Compact Black, a New Typeface Redrawn from Soviet-Era Visual Artifacts – Eye on Design
Back Story: KTF, a new foundry based in Kyiv and Hannover, was envisioned by founders Yevgeniy Anfalov and Oleś Gergun as a typographic playground at the intersection of Latin and Cyrillic scripts. Their design mission ranges from hunting ghost fonts from the behind-the-Iron-Curtain-past to collaborations with older masters to bridge the generation gap and preserve knowledge. KTF Compact is the happy result of what Anfalov calls an impromptu session of re-drawing Soviet visual artifacts.
In his 1936 essay “The Work of Art in the Age of Mechanical Reproduction,” cultural critic Walter Benjamin spoke of aura—the authenticity of a single original object. With this project, Anfalov sought to complete a process of “de-aurization” to transform some original one-off type from a 1982 Soviet hand-drawn movie poster collected by his colleague Kirill Gluschenko into something modern, reproducible, digital.
The designer says, “I see potential in static typography becoming dynamic as digital fonts. The moment of translation is the most fun part of the game. I analyse what can be removed from the outline, how to distill and emphasize certain visual characteristics, and develop missing glyphs. Suddenly, it becomes a typographic alchemy where you’ve already forgotten where you started.”

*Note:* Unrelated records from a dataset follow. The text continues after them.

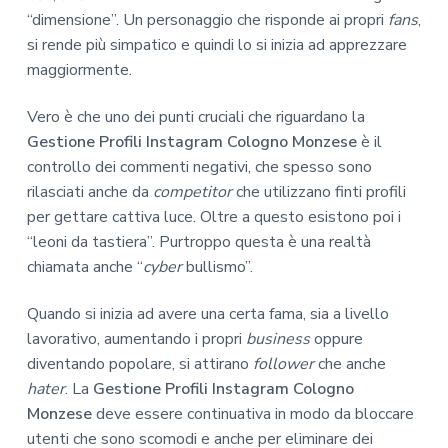
“dimensione”. Un personaggio che risponde ai propri
fans
,
si rende più simpatico e quindi lo si inizia ad apprezzare
maggiormente.
Vero è che uno dei punti cruciali che riguardano la
Gestione Profili Instagram Cologno Monzese
è il
controllo dei commenti negativi, che spesso sono
rilasciati anche da
competitor
che utilizzano finti profili
per gettare cattiva luce. Oltre a questo esistono poi i
“leoni da tastiera”. Purtroppo questa è una realtà
chiamata anche “
cyber
bullismo”.
Quando si inizia ad avere una certa fama, sia a livello
lavorativo, aumentando i propri
business
oppure
diventando popolare, si attirano
follower
che anche
hater
. La
Gestione Profili Instagram Cologno
Monzese
deve essere continuativa in modo da bloccare
utenti che sono scomodi e anche per eliminare dei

Why’s it called Compact Black? Its relatively narrow proportions and very tight letter spacing suggested the name.
What are its distinguishing characteristics? Compact Black pays subtle homage to the mid-20th century heyday of magazine art direction, when designers such as Willy Fleckhaus and Herb Lubalin created their groundbreaking work. This all-caps ultimate heavyweight display typeface exists on the edge of legibility, with narrow vertical characters formed from slightly rounded rectangles of equal width. Primadonnas such as the sharp-toothed W and M provide contrast to the soft edges seen on the rest of the alphabet.

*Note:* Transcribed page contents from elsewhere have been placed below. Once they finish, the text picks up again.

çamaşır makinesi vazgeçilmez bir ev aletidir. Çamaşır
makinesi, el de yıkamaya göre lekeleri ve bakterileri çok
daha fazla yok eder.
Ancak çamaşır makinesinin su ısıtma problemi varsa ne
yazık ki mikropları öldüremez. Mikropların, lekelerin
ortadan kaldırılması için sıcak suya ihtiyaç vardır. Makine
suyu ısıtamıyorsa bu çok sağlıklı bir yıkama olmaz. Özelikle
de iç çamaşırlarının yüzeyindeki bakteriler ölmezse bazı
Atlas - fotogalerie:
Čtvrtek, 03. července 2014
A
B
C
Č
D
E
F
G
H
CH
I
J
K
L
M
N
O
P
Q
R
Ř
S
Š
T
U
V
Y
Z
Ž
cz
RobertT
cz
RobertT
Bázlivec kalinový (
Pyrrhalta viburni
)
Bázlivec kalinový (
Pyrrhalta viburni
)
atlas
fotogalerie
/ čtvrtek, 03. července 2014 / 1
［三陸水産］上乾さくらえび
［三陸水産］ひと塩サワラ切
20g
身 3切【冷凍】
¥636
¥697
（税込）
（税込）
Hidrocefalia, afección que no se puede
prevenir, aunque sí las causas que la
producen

Anfalov says, “Compact is a typographic Roland 909*: as you type it, a repetitive yet vibrant pattern comes into being. The letters are an active visual agent that takes up space and inverts it, with type becoming a surface.”
*The Roland TR-909 Rhythm Composer is a drum machine from 1983 that became influential in the development of electronic dance music genres such as techno, house, and acid.
What should I use it for? Anfalov says, “Use it for all opportunities that celebrate typography including, but not limited to, movie titles, magazine spreads, record covers, and books. Kirill, whose poster inspired this typeface, tested it exhaustively in a short movie project with a full set of collateral materials. Due to the font’s simple structure, it even worked out with knitting: a fellow designer from Belarus, Alex Chumak, made a scarf as band merch.”